He may as well have thrown in a slice of apple pie and a John Deere tractor — Jim Sheeler’s Obit: Inspiring Stores of Ordinary People Who Led Extraordinary Lives is about as American as baseball. His characters exude a down-home goodness that only the midwest has come to know and love, eschewing corporate jobs and urban lifestyles in favor of small towns and agriculture. To the modern, career-driven American, these “ordinary” people may not seem to have much to offer, though Sheeler somehow manages to convince even the most die-hard city-dweller that there is something of great worth in these pages.
But looking at Sheeler’s previous work, this is not surprising. He began his obituary career in Boulder, Colorado, and has since worked his way up to the Obituary Writer’s Hall of Fame, earning him the obscure title of “obituary expert” (in my book, at least).

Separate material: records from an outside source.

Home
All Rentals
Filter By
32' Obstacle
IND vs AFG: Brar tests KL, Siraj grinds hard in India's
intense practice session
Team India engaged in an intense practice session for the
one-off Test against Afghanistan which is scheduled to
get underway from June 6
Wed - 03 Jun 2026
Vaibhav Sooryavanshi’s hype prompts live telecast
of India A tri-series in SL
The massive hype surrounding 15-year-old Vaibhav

He has contributed to Life on the Death Beat: A Handbook for Obituary Writers, and has also under his belt a Pulitzer Prize for Feature Writing for a story that has its primary focus on (you guessed it) death.
To say that Sheeler is morbid would be inaccurate. He is, by contrast, obsessed with life.

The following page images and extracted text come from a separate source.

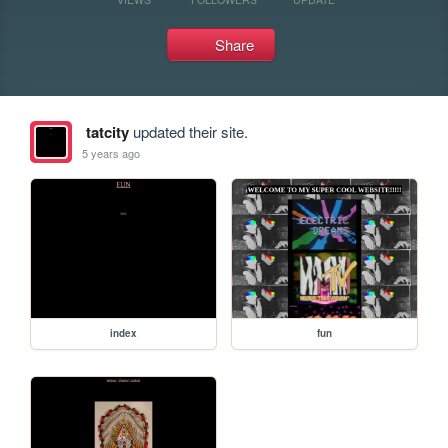
Share
tatcity
updated their site.
5 years ago
index
fun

Each story in Obit is a miniature biography, focusing on achievements rather than on the gory details of death. Only in the last few lines does Sheeler give away each person’s final moments, which by then are so rich with life that it is hard to believe that they are really dead.
And this is exactly Sheeler’s intention: to personify what most of us just see as words on a page. He turns a three-line obituary into a short story, carefully developing each character as would any good novelist, filling the pages with dialogue and rosy-hued memories from friends, family, and acquaintances.
The point is hammered home even further by the modest occupations and lifestyles of the people Sheeler chose to write about in Obit. To document the life of a celebrity or famous philanthropist is one thing — to tell the tale of “Magician Bob Damon”, who, up until the age of 90, made hundreds of people laugh with his tricks, is another. Or to recount the story of Jimmy and Vera Griffith, a couple who had the kind of love that most people can only dream about — up until Vera’s death at age 84, after which Jimmy, also 84, committed suicide.
“I’m sorry to do this to you,” he wrote in his suicide note to his stepdaughter and her husband, “but I just can’t live without Vera.”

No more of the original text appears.